Execution is enabled by default for any computer running the updated `mcp-computer` program. We intentionally do not add an `--allow-exec` flag for this first version because the current workflow is a local, explicitly trusted development bridge and the user accepts the risk.
Timeouts are host-side request timeouts. A timed-out MCP call stops waiting for the response, but it does not preempt a running Lua chunk inside ComputerCraft. Avoid infinite loops and long blocking calls unless the in-game computer can be restarted.
## Consequences
- OpenCode can now inspect and operate linked ComputerCraft computers without manual in-game command entry.
- The trust boundary moves to the act of running `mcp-computer` against a bridge. Only run it against bridges and assistants you trust.

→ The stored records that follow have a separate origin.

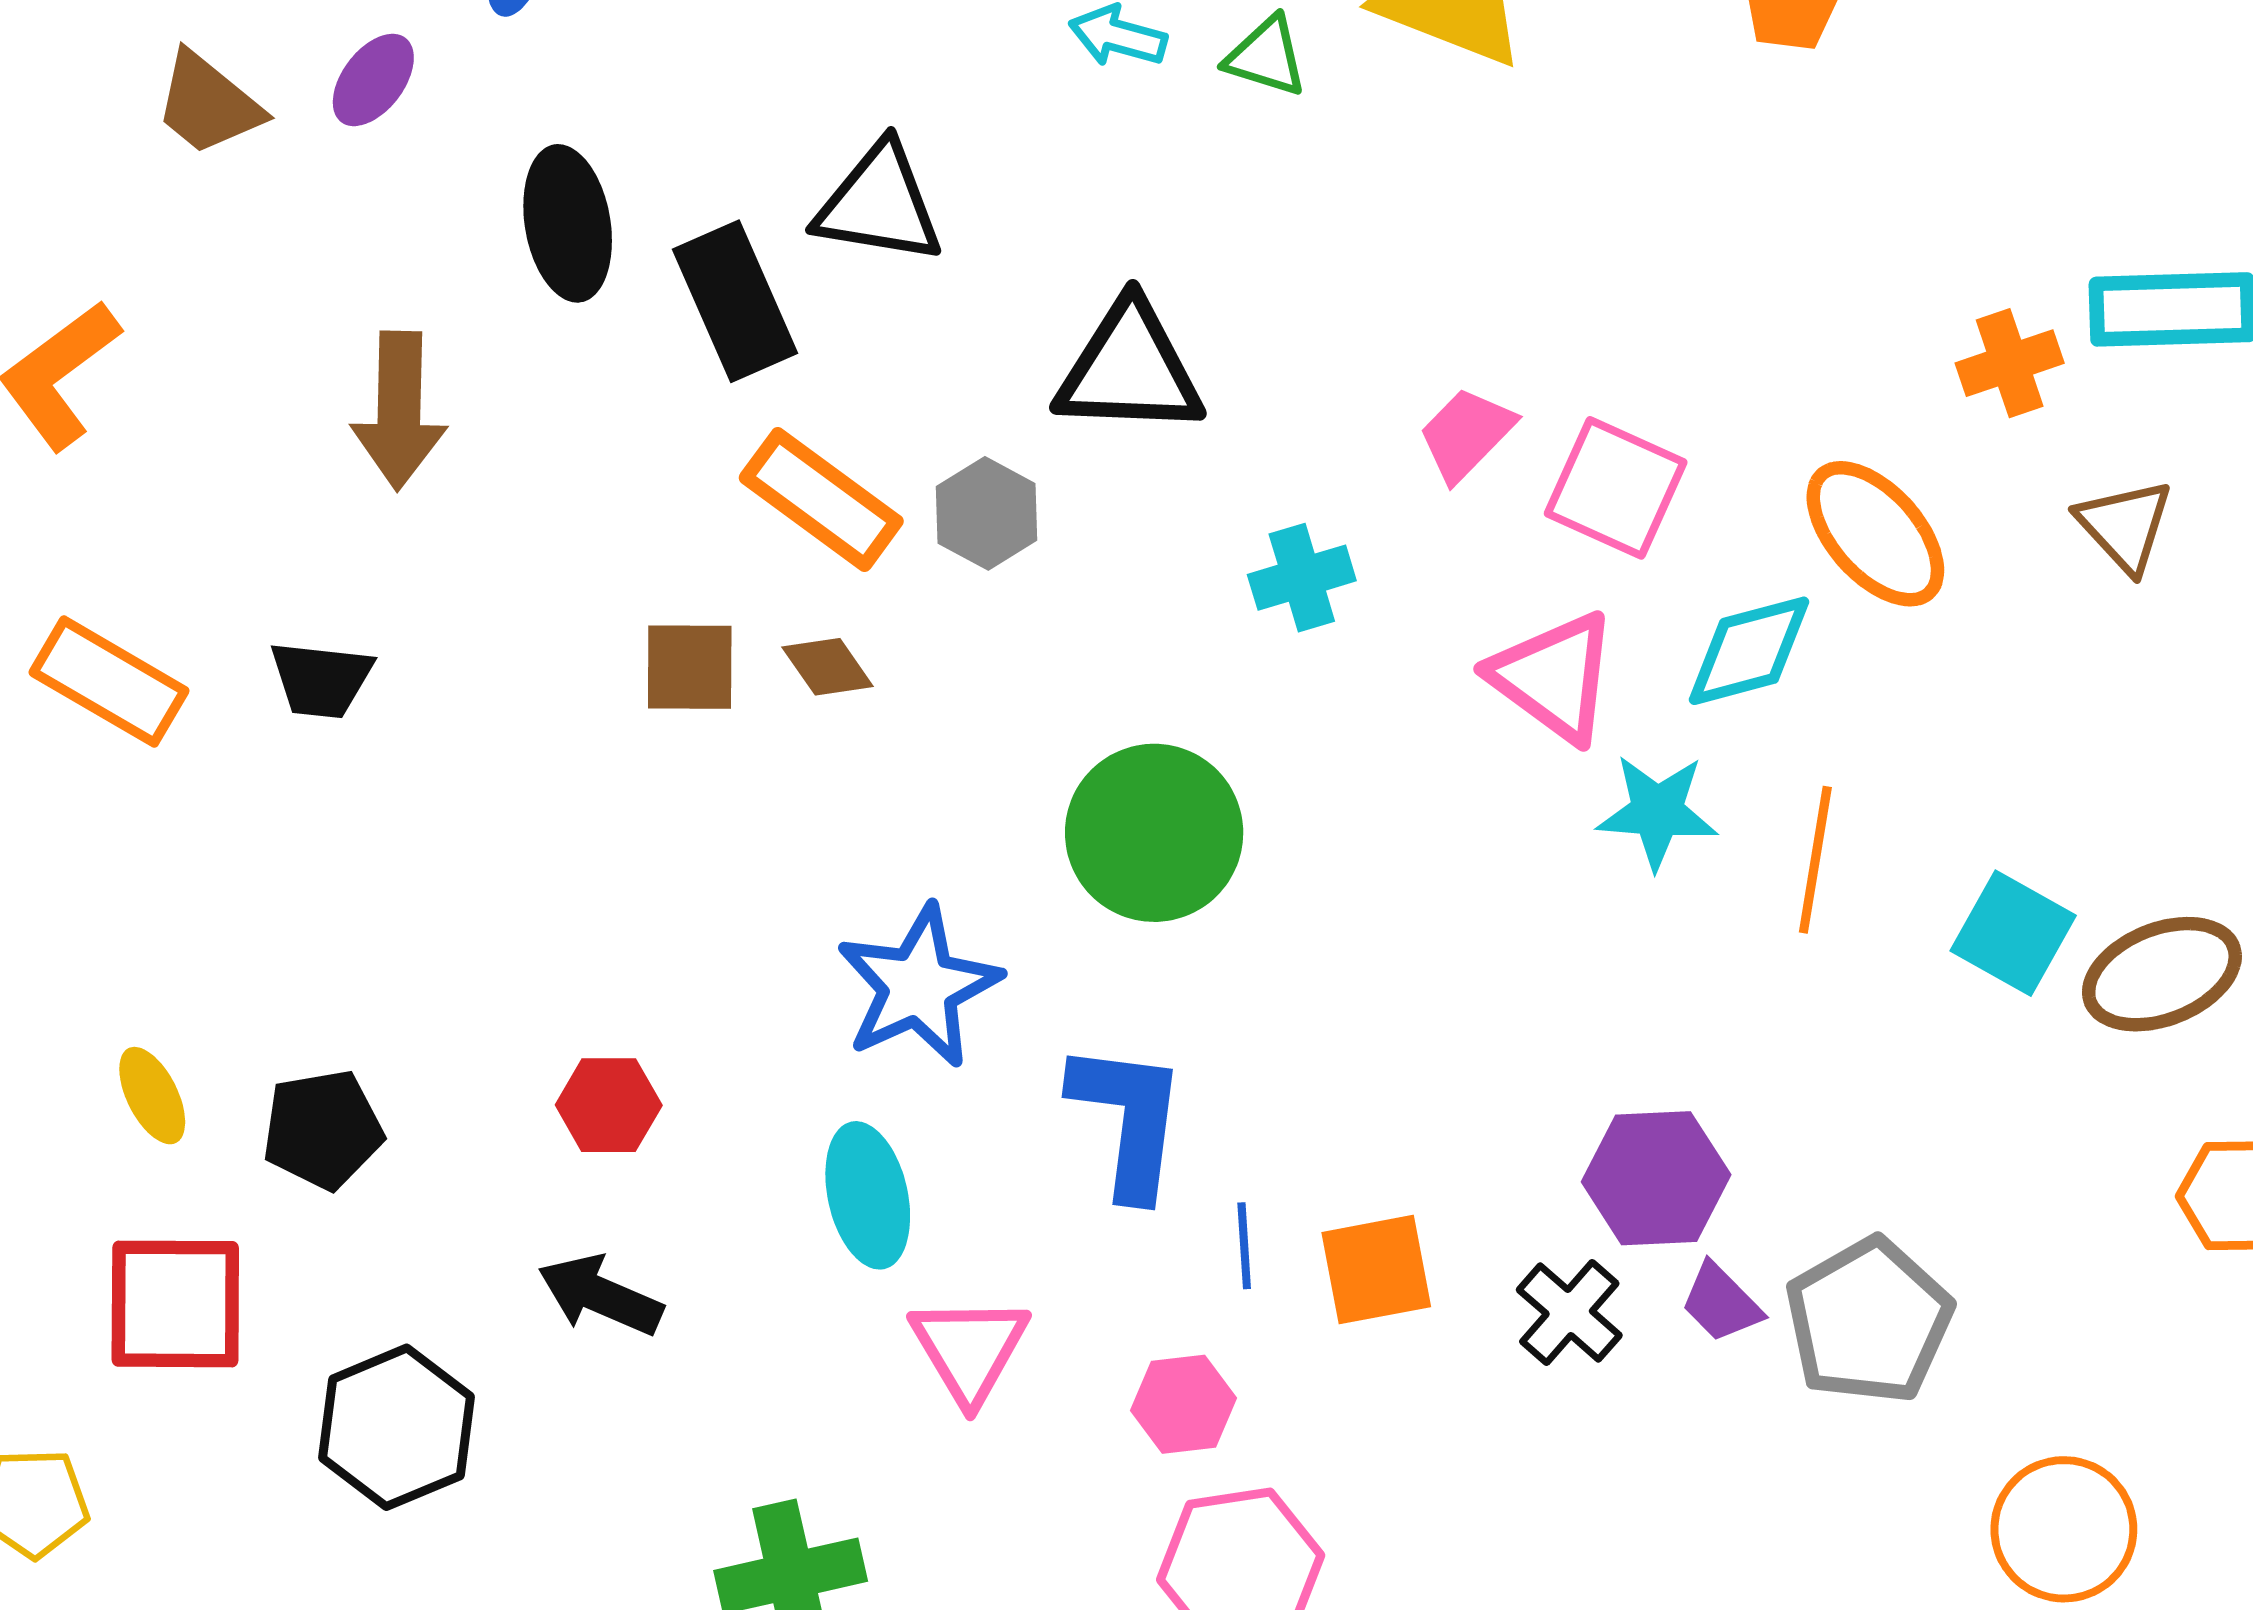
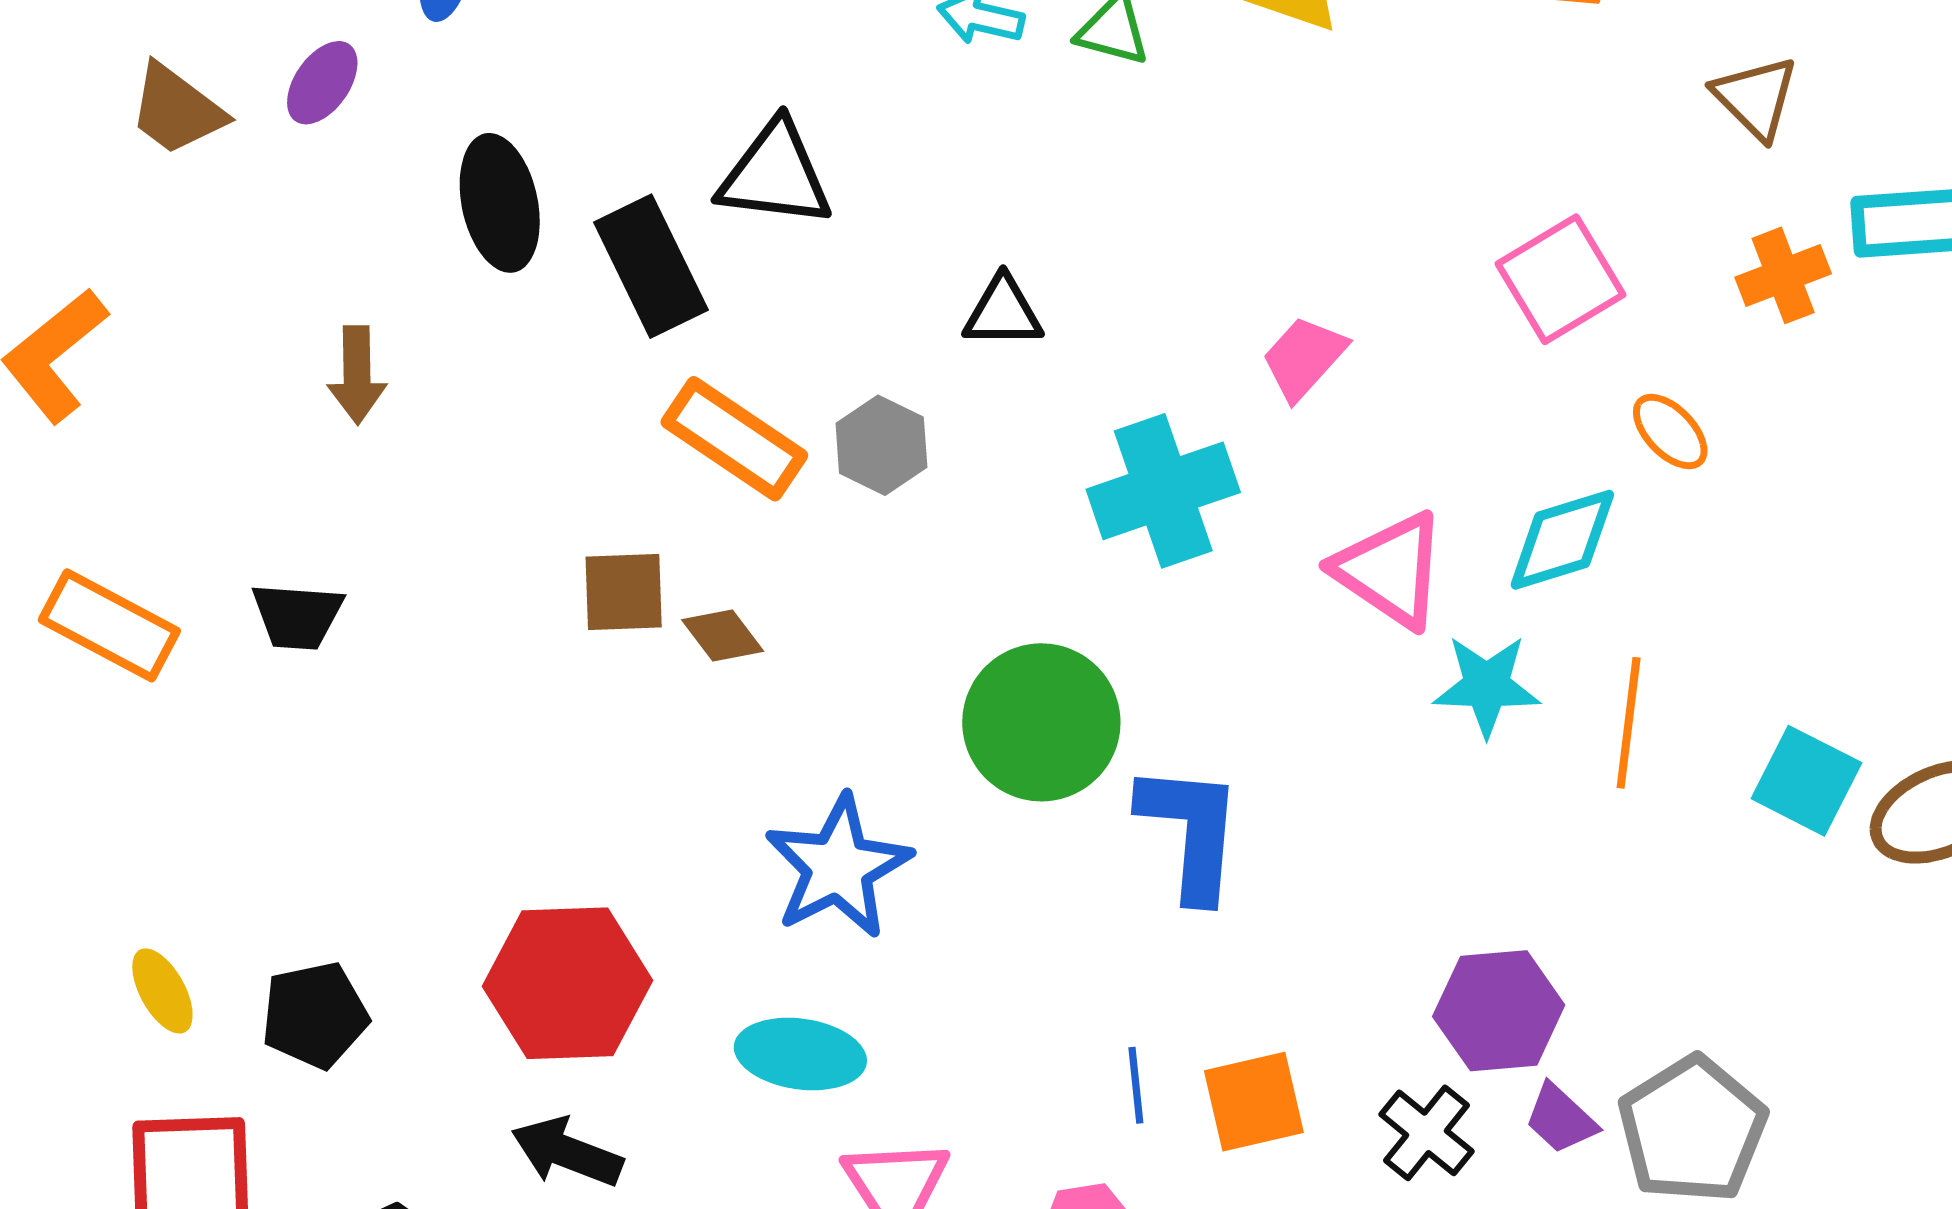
black triangle: (1129, 369) -> (1003, 312), size x0.6
brown arrow: (399, 411) -> (357, 375), size x0.7
pink square: (1616, 488) -> (1561, 279), moved, turned 37
brown triangle: (2125, 526) -> (1756, 98), moved
orange ellipse: (1875, 534) -> (1670, 432), size x0.6
cyan cross: (1302, 578) -> (1163, 491), size x1.6
brown diamond: (828, 667) -> (723, 636), moved
red hexagon: (609, 1105) -> (567, 983), size x1.8
blue L-shape: (1128, 1119) -> (1191, 832), moved
cyan ellipse: (868, 1195) -> (800, 1054), turned -67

- The bridge remains protocol-compatible with older clients for `probe-computers`; older `mcp-computer` clients will report `unknown method` for `exec-lua`.
- Tests must cover both host-side MCP routing and the real CraftOS-PC `mcp-computer` path so regressions are caught across the Node/Lua boundary described in [ADR-0016](adr-0016-js-tool-verification.md).
## Future Work
- Add a separate opt-in flag or per-computer policy if the bridge is used outside local trusted development.
- Add cooperative cancellation for yielding chunks if long-running remote execution becomes common.
- Add additional tools on top of `exec-lua` for common safe operations once usage patterns are clear.